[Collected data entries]
┏━━

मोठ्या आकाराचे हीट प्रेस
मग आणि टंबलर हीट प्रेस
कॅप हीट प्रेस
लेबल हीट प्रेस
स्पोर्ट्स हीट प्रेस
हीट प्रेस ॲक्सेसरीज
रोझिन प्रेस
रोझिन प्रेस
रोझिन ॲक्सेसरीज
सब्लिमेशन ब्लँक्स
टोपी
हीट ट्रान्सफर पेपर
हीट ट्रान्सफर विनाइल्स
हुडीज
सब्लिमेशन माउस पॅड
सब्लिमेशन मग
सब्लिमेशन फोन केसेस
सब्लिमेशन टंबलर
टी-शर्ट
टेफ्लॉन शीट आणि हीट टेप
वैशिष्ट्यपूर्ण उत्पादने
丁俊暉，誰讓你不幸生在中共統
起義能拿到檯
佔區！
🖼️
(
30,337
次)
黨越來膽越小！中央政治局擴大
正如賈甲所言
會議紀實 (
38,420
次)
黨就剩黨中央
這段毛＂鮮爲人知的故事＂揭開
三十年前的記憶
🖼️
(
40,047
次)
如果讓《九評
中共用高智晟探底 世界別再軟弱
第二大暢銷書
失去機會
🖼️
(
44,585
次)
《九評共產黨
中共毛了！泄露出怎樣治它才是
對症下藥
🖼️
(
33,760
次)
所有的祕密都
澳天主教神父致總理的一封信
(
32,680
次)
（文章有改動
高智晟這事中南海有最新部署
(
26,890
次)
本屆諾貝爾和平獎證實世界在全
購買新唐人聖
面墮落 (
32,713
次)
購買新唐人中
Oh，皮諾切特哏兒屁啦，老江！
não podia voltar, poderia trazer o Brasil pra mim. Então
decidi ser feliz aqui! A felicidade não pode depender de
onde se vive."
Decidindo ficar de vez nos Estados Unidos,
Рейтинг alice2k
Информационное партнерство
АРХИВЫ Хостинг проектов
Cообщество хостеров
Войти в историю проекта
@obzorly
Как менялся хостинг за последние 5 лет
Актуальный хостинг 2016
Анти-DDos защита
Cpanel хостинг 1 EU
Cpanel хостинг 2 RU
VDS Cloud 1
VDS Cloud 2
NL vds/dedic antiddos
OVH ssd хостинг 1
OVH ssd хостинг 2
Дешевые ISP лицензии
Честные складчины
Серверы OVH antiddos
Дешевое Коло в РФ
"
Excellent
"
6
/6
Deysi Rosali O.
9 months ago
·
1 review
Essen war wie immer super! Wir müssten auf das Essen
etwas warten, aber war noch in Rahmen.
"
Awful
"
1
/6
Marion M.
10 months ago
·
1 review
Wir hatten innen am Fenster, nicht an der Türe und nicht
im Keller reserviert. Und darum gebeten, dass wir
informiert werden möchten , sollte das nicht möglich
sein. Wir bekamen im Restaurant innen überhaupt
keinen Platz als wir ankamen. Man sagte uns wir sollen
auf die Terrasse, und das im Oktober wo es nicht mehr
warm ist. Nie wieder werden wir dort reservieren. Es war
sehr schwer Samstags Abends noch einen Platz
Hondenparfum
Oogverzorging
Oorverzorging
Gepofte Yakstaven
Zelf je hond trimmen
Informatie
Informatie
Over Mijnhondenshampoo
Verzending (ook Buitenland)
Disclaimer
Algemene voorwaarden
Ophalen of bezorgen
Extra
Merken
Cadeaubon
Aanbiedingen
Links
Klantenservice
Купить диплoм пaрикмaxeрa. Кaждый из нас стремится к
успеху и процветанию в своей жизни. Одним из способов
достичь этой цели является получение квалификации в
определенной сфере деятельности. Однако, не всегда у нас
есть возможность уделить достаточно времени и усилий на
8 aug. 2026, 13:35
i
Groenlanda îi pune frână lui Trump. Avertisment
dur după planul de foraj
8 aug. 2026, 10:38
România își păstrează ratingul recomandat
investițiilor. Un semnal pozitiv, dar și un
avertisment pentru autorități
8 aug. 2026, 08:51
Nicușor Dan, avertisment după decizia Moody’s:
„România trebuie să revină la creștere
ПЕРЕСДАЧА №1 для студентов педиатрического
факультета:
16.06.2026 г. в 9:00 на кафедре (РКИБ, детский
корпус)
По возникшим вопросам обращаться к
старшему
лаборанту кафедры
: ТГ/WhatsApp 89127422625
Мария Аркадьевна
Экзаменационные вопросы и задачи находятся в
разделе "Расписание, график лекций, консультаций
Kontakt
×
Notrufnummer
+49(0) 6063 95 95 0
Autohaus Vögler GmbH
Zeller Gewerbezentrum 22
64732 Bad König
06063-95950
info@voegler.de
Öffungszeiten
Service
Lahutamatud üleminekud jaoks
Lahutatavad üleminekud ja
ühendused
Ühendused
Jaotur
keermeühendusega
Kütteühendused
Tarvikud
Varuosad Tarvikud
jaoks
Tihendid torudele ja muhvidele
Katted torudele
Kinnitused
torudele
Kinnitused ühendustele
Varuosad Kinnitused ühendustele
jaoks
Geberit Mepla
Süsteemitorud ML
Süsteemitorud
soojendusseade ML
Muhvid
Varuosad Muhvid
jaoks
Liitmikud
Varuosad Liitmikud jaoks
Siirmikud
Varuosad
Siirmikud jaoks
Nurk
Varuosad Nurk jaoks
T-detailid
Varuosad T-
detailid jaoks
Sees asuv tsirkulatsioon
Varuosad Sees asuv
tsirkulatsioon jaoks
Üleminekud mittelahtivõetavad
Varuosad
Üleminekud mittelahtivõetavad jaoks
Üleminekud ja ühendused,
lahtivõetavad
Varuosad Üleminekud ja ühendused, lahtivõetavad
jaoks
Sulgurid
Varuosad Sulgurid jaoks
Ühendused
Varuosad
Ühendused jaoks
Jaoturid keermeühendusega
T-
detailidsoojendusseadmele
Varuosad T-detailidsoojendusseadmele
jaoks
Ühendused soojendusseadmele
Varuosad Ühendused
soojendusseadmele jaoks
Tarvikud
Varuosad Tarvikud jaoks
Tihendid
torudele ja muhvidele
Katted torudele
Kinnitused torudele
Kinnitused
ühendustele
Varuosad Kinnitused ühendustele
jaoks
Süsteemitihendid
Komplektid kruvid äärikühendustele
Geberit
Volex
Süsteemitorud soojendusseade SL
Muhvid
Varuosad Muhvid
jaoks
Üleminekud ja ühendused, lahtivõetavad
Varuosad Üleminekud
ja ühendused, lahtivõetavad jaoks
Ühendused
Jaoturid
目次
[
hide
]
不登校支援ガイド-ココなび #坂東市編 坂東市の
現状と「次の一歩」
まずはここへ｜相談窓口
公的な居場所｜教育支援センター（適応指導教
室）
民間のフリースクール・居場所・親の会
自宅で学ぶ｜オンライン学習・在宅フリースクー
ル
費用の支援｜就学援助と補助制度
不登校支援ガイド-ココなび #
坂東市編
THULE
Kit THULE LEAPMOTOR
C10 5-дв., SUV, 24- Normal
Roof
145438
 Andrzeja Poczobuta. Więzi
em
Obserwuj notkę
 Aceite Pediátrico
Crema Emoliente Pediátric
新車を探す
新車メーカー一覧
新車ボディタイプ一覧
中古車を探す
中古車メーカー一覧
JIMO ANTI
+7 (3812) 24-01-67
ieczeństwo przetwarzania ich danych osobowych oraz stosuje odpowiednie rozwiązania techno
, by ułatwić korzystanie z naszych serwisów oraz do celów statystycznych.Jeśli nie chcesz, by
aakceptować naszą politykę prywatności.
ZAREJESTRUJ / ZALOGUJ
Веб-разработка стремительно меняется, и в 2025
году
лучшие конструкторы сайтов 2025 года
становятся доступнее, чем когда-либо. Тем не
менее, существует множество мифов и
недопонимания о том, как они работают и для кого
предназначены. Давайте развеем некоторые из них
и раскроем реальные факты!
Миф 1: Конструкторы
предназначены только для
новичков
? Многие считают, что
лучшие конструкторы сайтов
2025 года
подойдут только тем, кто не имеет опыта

┗━━

### Exercise aim:
Would you please reproduce all of the lines above exactly?

### Task response:
मोठ्या आकाराचे हीट प्रेस
मग आणि टंबलर हीट प्रेस
कॅप हीट प्रेस
लेबल हीट प्रेस
स्पोर्ट्स हीट प्रेस
हीट प्रेस ॲक्सेसरीज
रोझिन प्रेस
रोझिन प्रेस
रोझिन ॲक्सेसरीज
सब्लिमेशन ब्लँक्स
टोपी
हीट ट्रान्सफर पेपर
हीट ट्रान्सफर विनाइल्स
हुडीज
सब्लिमेशन माउस पॅड
सब्लिमेशन मग
सब्लिमेशन फोन केसेस
सब्लिमेशन टंबलर
टी-शर्ट
टेफ्लॉन शीट आणि हीट टेप
वैशिष्ट्यपूर्ण उत्पादने
丁俊暉，誰讓你不幸生在中共統
起義能拿到檯
佔區！
🖼️
(
30,337
次)
黨越來膽越小！中央政治局擴大
正如賈甲所言
會議紀實 (
38,420
次)
黨就剩黨中央
這段毛＂鮮爲人知的故事＂揭開
三十年前的記憶
🖼️
(
40,047
次)
如果讓《九評
中共用高智晟探底 世界別再軟弱
第二大暢銷書
失去機會
🖼️
(
44,585
次)
《九評共產黨
中共毛了！泄露出怎樣治它才是
對症下藥
🖼️
(
33,760
次)
所有的祕密都
澳天主教神父致總理的一封信
(
32,680
次)
（文章有改動
高智晟這事中南海有最新部署
(
26,890
次)
本屆諾貝爾和平獎證實世界在全
購買新唐人聖
面墮落 (
32,713
次)
購買新唐人中
Oh，皮諾切特哏兒屁啦，老江！
não podia voltar, poderia trazer o Brasil pra mim. Então
decidi ser feliz aqui! A felicidade não pode depender de
onde se vive."
Decidindo ficar de vez nos Estados Unidos,
Рейтинг alice2k
Информационное партнерство
АРХИВЫ Хостинг проектов
Cообщество хостеров
Войти в историю проекта
@obzorly
Как менялся хостинг за последние 5 лет
Актуальный хостинг 2016
Анти-DDos защита
Cpanel хостинг 1 EU
Cpanel хостинг 2 RU
VDS Cloud 1
VDS Cloud 2
NL vds/dedic antiddos
OVH ssd хостинг 1
OVH ssd хостинг 2
Дешевые ISP лицензии
Честные складчины
Серверы OVH antiddos
Дешевое Коло в РФ
"
Excellent
"
6
/6
Deysi Rosali O.
9 months ago
·
1 review
Essen war wie immer super! Wir müssten auf das Essen
etwas warten, aber war noch in Rahmen.
"
Awful
"
1
/6
Marion M.
10 months ago
·
1 review
Wir hatten innen am Fenster, nicht an der Türe und nicht
im Keller reserviert. Und darum gebeten, dass wir
informiert werden möchten , sollte das nicht möglich
sein. Wir bekamen im Restaurant innen überhaupt
keinen Platz als wir ankamen. Man sagte uns wir sollen
auf die Terrasse, und das im Oktober wo es nicht mehr
warm ist. Nie wieder werden wir dort reservieren. Es war
sehr schwer Samstags Abends noch einen Platz
Hondenparfum
Oogverzorging
Oorverzorging
Gepofte Yakstaven
Zelf je hond trimmen
Informatie
Informatie
Over Mijnhondenshampoo
Verzending (ook Buitenland)
Disclaimer
Algemene voorwaarden
Ophalen of bezorgen
Extra
Merken
Cadeaubon
Aanbiedingen
Links
Klantenservice
Купить диплoм пaрикмaxeрa. Кaждый из нас стремится к
успеху и процветанию в своей жизни. Одним из способов
достичь этой цели является получение квалификации в
определенной сфере деятельности. Однако, не всегда у нас
есть возможность уделить достаточно времени и усилий на
8 aug. 2026, 13:35
i
Groenlanda îi pune frână lui Trump. Avertisment
dur după planul de foraj
8 aug. 2026, 10:38
România își păstrează ratingul recomandat
investițiilor. Un semnal pozitiv, dar și un
avertisment pentru autorități
8 aug. 2026, 08:51
Nicușor Dan, avertisment după decizia Moody’s:
„România trebuie să revină la creștere
ПЕРЕСДАЧА №1 для студентов педиатрического
факультета:
16.06.2026 г. в 9:00 на кафедре (РКИБ, детский
корпус)
По возникшим вопросам обращаться к
старшему
лаборанту кафедры
: ТГ/WhatsApp 89127422625
Мария Аркадьевна
Экзаменационные вопросы и задачи находятся в
разделе "Расписание, график лекций, консультаций
Kontakt
×
Notrufnummer
+49(0) 6063 95 95 0
Autohaus Vögler GmbH
Zeller Gewerbezentrum 22
64732 Bad König
06063-95950
info@voegler.de
Öffungszeiten
Service
Lahutamatud üleminekud jaoks
Lahutatavad üleminekud ja
ühendused
Ühendused
Jaotur
keermeühendusega
Kütteühendused
Tarvikud
Varuosad Tarvikud
jaoks
Tihendid torudele ja muhvidele
Katted torudele
Kinnitused
torudele
Kinnitused ühendustele
Varuosad Kinnitused ühendustele
jaoks
Geberit Mepla
Süsteemitorud ML
Süsteemitorud
soojendusseade ML
Muhvid
Varuosad Muhvid
jaoks
Liitmikud
Varuosad Liitmikud jaoks
Siirmikud
Varuosad
Siirmikud jaoks
Nurk
Varuosad Nurk jaoks
T-detailid
Varuosad T-
detailid jaoks
Sees asuv tsirkulatsioon
Varuosad Sees asuv
tsirkulatsioon jaoks
Üleminekud mittelahtivõetavad
Varuosad
Üleminekud mittelahtivõetavad jaoks
Üleminekud ja ühendused,
lahtivõetavad
Varuosad Üleminekud ja ühendused, lahtivõetavad
jaoks
Sulgurid
Varuosad Sulgurid jaoks
Ühendused
Varuosad
Ühendused jaoks
Jaoturid keermeühendusega
T-
detailidsoojendusseadmele
Varuosad T-detailidsoojendusseadmele
jaoks
Ühendused soojendusseadmele
Varuosad Ühendused
soojendusseadmele jaoks
Tarvikud
Varuosad Tarvikud jaoks
Tihendid
torudele ja muhvidele
Katted torudele
Kinnitused torudele
Kinnitused
ühendustele
Varuosad Kinnitused ühendustele
jaoks
Süsteemitihendid
Komplektid kruvid äärikühendustele
Geberit
Volex
Süsteemitorud soojendusseade SL
Muhvid
Varuosad Muhvid
jaoks
Üleminekud ja ühendused, lahtivõetavad
Varuosad Üleminekud
ja ühendused, lahtivõetavad jaoks
Ühendused
Jaoturid
目次
[
hide
]
不登校支援ガイド-ココなび #坂東市編 坂東市の
現状と「次の一歩」
まずはここへ｜相談窓口
公的な居場所｜教育支援センター（適応指導教
室）
民間のフリースクール・居場所・親の会
自宅で学ぶ｜オンライン学習・在宅フリースクー
ル
費用の支援｜就学援助と補助制度
不登校支援ガイド-ココなび #
坂東市編
THULE
Kit THULE LEAPMOTOR
C10 5-дв., SUV, 24- Normal
Roof
145438
 Andrzeja Poczobuta. Więzi
em
Obserwuj notkę
 Aceite Pediátrico
Crema Emoliente Pediátric
新車を探す
新車メーカー一覧
新車ボディタイプ一覧
中古車を探す
中古車メーカー一覧
JIMO ANTI
+7 (3812) 24-01-67
ieczeństwo przetwarzania ich danych osobowych oraz stosuje odpowiednie rozwiązania techno
, by ułatwić korzystanie z naszych serwisów oraz do celów statystycznych.Jeśli nie chcesz, by
aakceptować naszą politykę prywatności.
ZAREJESTRUJ / ZALOGUJ
Веб-разработка стремительно меняется, и в 2025
году
лучшие конструкторы сайтов 2025 года
становятся доступнее, чем когда-либо. Тем не
менее, существует множество мифов и
недопонимания о том, как они работают и для кого
предназначены. Давайте развеем некоторые из них
и раскроем реальные факты!
Миф 1: Конструкторы
предназначены только для
новичков
? Многие считают, что
лучшие конструкторы сайтов
2025 года
подойдут только тем, кто не имеет опыта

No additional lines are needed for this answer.